If so, this is a huge safety issue. For their own protection, they should be REAL interested in fixing this. Imagine the liability if that thing hits the ground and injures - or worse - you, your family, or innocents in the area. Ugly as it gets.

Sluggo


----------



## Carey (Mar 6, 2012)

Is it possible the previous owner got it into a twist, or contacted the bed of his truck?

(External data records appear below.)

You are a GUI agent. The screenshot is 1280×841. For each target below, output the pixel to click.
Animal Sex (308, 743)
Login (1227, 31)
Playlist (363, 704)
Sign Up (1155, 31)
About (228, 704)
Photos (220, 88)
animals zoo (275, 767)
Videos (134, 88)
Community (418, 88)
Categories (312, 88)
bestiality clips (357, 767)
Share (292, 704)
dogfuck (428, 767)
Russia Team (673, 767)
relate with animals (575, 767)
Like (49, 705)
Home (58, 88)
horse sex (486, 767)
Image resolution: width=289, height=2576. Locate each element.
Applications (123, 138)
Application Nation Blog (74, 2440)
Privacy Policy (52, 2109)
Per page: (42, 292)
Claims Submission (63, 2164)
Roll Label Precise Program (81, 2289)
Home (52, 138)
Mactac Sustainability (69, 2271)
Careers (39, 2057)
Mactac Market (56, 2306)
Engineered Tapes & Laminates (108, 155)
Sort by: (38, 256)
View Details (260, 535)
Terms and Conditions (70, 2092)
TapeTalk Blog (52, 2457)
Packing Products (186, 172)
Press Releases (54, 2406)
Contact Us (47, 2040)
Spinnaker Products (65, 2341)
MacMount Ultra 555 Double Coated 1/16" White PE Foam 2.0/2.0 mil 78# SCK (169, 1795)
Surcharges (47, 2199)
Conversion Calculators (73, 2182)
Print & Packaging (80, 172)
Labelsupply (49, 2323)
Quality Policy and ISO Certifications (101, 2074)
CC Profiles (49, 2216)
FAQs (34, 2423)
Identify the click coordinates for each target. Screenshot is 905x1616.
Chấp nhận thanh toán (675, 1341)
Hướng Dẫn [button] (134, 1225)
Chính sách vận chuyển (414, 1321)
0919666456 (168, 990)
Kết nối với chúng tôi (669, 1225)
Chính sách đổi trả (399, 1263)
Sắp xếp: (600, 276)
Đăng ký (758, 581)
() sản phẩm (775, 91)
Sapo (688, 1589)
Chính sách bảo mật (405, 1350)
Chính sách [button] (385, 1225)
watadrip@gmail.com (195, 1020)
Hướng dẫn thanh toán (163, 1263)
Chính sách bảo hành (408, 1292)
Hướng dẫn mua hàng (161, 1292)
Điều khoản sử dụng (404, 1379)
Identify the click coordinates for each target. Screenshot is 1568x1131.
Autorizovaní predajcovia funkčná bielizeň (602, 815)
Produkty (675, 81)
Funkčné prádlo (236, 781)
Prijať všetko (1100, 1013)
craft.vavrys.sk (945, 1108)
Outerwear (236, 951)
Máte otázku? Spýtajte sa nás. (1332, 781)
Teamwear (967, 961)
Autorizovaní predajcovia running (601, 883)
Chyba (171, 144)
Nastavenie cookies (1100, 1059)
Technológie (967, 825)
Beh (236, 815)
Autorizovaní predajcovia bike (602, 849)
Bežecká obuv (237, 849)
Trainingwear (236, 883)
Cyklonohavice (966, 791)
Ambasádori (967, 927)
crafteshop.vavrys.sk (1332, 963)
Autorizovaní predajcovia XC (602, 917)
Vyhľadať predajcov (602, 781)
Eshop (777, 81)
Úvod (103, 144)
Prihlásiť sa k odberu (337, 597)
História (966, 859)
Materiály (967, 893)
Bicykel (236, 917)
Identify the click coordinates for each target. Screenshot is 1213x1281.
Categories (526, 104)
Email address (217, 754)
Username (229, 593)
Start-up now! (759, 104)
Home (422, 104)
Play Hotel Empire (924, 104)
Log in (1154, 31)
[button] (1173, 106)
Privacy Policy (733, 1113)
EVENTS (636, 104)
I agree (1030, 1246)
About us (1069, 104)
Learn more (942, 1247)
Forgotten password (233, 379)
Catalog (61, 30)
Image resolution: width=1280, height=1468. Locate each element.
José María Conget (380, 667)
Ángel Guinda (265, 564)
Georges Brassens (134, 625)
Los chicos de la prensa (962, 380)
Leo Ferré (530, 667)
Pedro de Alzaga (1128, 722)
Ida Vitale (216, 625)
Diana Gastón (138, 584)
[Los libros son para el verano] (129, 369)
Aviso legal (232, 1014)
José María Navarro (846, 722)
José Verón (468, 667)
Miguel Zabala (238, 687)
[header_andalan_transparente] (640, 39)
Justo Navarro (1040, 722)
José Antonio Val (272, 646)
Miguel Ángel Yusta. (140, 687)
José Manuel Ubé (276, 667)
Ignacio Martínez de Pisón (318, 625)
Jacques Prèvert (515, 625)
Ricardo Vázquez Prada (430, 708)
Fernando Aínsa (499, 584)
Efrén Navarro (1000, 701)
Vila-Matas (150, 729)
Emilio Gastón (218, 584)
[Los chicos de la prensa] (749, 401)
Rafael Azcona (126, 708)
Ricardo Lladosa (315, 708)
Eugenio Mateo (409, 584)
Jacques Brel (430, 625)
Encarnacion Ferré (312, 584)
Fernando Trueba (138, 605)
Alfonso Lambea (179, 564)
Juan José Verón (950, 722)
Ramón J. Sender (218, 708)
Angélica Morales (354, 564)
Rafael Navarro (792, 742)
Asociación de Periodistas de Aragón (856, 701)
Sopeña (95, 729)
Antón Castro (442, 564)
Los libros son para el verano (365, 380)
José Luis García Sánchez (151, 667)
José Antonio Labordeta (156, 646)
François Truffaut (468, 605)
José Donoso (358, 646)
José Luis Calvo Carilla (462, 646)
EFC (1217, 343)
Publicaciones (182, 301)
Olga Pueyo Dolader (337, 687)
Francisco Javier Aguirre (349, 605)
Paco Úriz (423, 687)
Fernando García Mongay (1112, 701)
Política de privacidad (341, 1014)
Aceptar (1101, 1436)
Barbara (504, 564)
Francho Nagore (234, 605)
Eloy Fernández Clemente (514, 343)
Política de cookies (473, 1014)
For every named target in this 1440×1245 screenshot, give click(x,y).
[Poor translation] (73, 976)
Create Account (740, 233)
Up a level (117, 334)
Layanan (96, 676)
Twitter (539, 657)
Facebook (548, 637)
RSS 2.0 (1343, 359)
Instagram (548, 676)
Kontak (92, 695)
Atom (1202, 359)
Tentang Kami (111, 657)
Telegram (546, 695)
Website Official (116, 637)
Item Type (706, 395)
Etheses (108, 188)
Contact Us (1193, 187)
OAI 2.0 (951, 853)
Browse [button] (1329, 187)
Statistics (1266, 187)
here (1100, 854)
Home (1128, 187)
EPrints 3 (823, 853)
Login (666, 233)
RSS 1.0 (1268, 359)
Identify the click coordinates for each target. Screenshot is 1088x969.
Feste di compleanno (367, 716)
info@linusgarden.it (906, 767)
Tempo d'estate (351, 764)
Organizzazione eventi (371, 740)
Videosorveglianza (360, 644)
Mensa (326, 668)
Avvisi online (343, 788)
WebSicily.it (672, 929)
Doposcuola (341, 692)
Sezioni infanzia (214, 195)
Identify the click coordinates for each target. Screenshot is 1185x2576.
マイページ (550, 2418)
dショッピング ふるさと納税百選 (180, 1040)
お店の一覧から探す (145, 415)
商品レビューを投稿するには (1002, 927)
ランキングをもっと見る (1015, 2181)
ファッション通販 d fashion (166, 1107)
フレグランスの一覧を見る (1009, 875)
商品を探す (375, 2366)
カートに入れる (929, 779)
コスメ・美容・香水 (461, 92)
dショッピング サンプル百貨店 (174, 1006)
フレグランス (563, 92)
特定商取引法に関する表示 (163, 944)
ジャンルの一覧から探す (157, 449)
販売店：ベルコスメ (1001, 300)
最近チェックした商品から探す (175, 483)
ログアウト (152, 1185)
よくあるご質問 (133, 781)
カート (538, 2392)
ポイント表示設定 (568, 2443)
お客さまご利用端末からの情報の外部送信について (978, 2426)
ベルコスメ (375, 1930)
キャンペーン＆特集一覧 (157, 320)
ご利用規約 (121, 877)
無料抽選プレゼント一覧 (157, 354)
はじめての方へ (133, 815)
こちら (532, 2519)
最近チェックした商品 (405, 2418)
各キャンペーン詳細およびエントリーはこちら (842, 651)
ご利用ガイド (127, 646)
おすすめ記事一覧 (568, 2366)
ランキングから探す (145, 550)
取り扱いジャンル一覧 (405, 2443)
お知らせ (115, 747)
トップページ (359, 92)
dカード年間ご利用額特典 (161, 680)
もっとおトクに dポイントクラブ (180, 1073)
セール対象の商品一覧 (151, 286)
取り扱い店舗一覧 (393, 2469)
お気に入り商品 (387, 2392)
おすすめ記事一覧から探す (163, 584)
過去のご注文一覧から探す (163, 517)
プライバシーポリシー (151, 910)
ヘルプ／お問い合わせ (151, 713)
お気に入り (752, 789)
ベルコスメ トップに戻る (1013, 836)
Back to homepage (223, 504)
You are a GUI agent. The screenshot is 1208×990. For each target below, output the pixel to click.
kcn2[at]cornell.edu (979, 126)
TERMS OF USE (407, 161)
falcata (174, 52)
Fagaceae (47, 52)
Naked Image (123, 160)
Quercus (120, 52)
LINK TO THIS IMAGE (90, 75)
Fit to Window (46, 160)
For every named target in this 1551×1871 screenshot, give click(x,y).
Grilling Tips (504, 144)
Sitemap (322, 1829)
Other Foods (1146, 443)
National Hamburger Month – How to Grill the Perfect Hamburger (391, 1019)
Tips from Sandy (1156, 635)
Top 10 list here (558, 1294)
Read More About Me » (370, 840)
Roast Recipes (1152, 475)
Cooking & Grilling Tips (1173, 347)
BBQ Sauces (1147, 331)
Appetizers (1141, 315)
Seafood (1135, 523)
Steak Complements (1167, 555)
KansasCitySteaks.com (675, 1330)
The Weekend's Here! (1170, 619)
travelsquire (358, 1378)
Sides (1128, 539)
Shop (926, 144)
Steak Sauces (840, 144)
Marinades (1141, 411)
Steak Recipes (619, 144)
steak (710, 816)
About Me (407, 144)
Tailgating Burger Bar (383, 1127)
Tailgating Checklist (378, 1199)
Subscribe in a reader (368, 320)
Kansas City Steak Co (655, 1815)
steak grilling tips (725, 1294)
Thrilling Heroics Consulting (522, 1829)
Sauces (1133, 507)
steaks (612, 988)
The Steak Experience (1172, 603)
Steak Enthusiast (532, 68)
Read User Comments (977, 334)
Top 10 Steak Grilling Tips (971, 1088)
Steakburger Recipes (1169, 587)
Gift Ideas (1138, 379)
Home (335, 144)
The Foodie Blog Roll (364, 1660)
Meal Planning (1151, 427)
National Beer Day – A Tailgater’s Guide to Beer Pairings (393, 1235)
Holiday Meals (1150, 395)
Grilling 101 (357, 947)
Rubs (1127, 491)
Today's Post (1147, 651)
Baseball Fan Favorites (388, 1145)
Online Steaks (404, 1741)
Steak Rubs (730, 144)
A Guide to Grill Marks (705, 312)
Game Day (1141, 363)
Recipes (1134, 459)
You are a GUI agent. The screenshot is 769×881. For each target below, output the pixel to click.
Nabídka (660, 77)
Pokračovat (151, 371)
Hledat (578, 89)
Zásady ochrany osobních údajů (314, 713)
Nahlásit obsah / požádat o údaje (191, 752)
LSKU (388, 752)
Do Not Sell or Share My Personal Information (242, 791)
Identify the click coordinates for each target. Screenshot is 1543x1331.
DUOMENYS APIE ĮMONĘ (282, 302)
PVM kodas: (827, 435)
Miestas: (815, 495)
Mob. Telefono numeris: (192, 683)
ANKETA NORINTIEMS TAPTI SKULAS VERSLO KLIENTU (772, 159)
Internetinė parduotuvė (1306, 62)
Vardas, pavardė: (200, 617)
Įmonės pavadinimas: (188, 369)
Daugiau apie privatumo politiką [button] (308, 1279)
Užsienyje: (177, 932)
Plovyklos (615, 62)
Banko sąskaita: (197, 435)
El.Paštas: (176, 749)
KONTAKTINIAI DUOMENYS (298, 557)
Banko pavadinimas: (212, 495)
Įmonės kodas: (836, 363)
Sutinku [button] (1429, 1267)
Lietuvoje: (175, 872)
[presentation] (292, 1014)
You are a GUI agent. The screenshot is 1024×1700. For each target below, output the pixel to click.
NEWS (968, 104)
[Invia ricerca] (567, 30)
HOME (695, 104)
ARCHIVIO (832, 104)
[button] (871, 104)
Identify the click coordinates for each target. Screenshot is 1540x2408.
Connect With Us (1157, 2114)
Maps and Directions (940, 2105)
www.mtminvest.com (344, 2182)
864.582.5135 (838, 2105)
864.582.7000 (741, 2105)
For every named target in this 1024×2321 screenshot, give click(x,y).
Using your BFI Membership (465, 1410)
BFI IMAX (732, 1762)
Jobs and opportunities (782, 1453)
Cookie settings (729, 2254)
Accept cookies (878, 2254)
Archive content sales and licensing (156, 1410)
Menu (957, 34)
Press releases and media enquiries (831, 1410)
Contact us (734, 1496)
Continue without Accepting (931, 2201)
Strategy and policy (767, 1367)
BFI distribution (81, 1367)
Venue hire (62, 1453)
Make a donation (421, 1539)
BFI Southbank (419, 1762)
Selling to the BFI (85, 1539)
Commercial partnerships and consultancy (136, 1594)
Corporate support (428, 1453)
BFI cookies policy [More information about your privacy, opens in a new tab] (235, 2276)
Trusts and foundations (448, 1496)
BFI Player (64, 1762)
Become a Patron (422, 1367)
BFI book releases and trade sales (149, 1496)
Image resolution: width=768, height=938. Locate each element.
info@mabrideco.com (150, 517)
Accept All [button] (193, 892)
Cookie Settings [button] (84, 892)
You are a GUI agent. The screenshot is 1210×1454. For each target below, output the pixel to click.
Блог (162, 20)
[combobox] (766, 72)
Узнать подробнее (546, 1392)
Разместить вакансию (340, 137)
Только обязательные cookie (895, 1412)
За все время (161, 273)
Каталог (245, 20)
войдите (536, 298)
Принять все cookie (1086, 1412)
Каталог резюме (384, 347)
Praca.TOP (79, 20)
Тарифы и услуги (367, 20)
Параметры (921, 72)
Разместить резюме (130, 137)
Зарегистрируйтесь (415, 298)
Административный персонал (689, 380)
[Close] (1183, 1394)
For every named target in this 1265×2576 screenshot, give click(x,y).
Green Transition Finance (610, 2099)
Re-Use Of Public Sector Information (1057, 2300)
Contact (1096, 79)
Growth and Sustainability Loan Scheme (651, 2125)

Then the sheeting stress cracked, and now has opened itself up.. 
I know one thing, you have no choice in getting it repaired, whether warranty or not.. Try your best on the warranty!

And like the others said, a frame inspection is in order..

Wish you luck, however it works out..

Carey


----------



## jetjane (Feb 8, 2007)

Sluggo54 said:


> Retiredsmokey, I would bet lunch you have a cracked frame, and that the crack(s) has significant separation.
> 
> If so, this is a huge safety issue. For their own protection, they should be REAL interested in fixing this. Imagine the liability if that thing hits the ground and injures - or worse - you, your family, or innocents in the area. Ugly as it gets.
> 
> Sluggo


I agree with Sluggo. There are known problems with multiple brands of 5ers with Lippert frames that are being recalled (I think they are being recalled, if not, they should be) because of cracks in welds around the pin area. I've seen threads with pics on the rv.net forum (sorry if I'm not supposed to mention other forums but I thought it would be useful info!







). I can't seem to get their forum to load right now to find you a link but you can just do a search on there for Lippert frame problems in the 5th wheel section. Good luck!!


----------